Figure 10a shows the false-color RGB image (i.e., bands 4,3,2), and an overview of the corresponding types is presented in
Figure 10b. The sample numbers of each class are listed in
Table 7.
The performance of the different methods (i.e., NB, SVM, CI-WUDAPT, RF, RF+MJ(WUDAPT), RF+CRF, RF+ST, RF+ST+MJ, and RF+ST+CRF(SCSF)) is shown in
Figure 10a–i. The visual appearance of the salt-and-pepper noise in Paris seems more serious than for Berlin and São Paulo, while the variation of the categories is moderate. Compared with the results in the second column (i.e., RF and RF+ST), the other classification workflows (i.e., RF+MJ(WUDAPT), RF+CRF, RF+ST+MJ, and RF+ST+CRF(SCSF)) show an improvement in alleviating the noise issue with the further information from the spatial context. However, as in the São Paulo experiments, confusion appears in the results of RF+CRF, where the LCZ 4 open high-rise (rose red) in area 1 of
Figure 11f is supposed to be LCZ 6 open low-rise (brown) and the LCZ C bush or scrub (light blue) in area 2 of
Figure 11f is supposed to be LCZ A dense trees (green), which may have been caused by the insufficient training samples. The LCZ maps in the third row are the improved approaches (i.e., RF+ST, RF+ST+MJ, and RF+ST+CRF(SCSF)), and supported by the enrichment of the training data, the confused pixels decrease a lot from the beginning of the classification, compared with
Figure 11d,f, which proves the significance of the training information. In particular, the misclassified areas 1–2 of
Figure 11f are corrected to the real types, i.e., LCZ 6 open low-rise (brown) and LCZ A dense trees (green). The classifications of NB, SVM, and CI-WUDAPT in Paris are better than the above cities, which have less evident misclassified segments. However, the LCZ G water nearly disappears in
Figure 11a and fragile noises or areas still stand out in
Figure 11b,c. In addition, the developed SCSF workflow produces the best visual performance, with the elimination of the isolated pixels and the small, isolated areas.

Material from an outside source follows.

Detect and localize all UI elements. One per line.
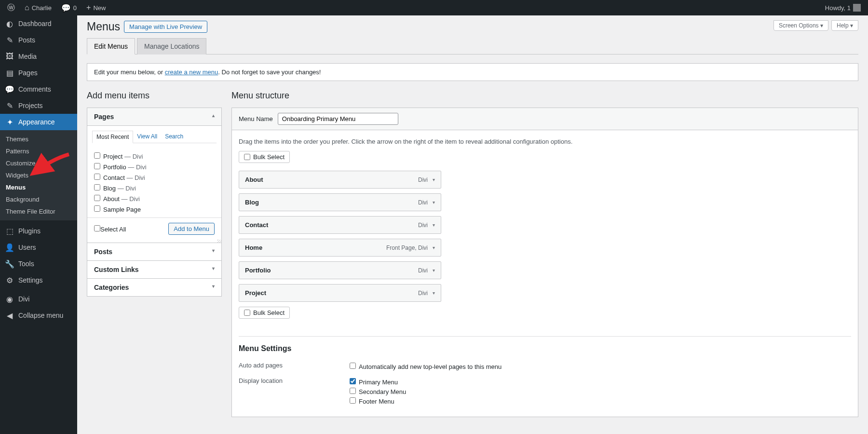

Moreover, in order to give the statistical comparisons, McNemar’s values between the abovementioned methods (i.e., NB, SVM, CI-WUDAPT, RF, RF+MJ(WUDAPT), RF+CRF, RF+ST, RF+ST+MJ, and RF+ST+CRF(SCSF)) are given in
Table 8. Similar to the other two cities, all the values of McNemar’s test in Paris are also greater than
, while the value between RF+CRF and SCSF (35.66) is relatively small compared with the RF and RF+CRF methods (1854.59) and the RF and SCSF methods (1854.51), showing that, although the semi-supervised approach gives some improvements in Paris, the spatial-contextual information-based CRF methods perform with more statistical significance.
In terms of the quantitative performance shown in
Table 9, the experimental accuracies for Paris are much better than expected and reach the highest level among all three experiments. As in the previous experiments, the accuracies present different improvements with the assistance of the spatial context and the use of unlabeled data. To be specific, the result of the proposed SCSF method shows an improvement of about 7% in OA and 0.1 in Kappa compared with RF+ST; however, this is not apparent in the comparison with RF+ST+MJ and RF+CRF. The explanation for this is that, when the initial classification is already acceptable, the performance improvement of the proposed approach may not be that significant, since SCSF is aimed at solving the unreliable probability issue. Moreover, the accuracies of SCSF prevail over those of NB, SVM, and CI-WUDAPT, presenting about 6–16% and 0.08–0.2 improvement in OA and Kappa, respectively. In particular, LCZ types with an aggregation effect, such as LCZ D low plants, are obviously improved after fusing the spatial-contextual information. In contrast, the accuracies of some LCZ types which have dispersed spatial distribution and relatively small testing samples (i.e., LCZ 9 sparsely built, LCZ B scattered trees, and LCZ E bare rock or paved) present a decreased trend. Reasons can be explained as follows: (1) the SCSF is a spatial-contextual information-based method and, when the LCZ types are scattered or sparse, the spatial-contextual information is provided insufficiently, which may degrade the accuracies of these LCZ types; (2) the small number of testing samples for these LCZ types are unable to credibly evaluate the real condition.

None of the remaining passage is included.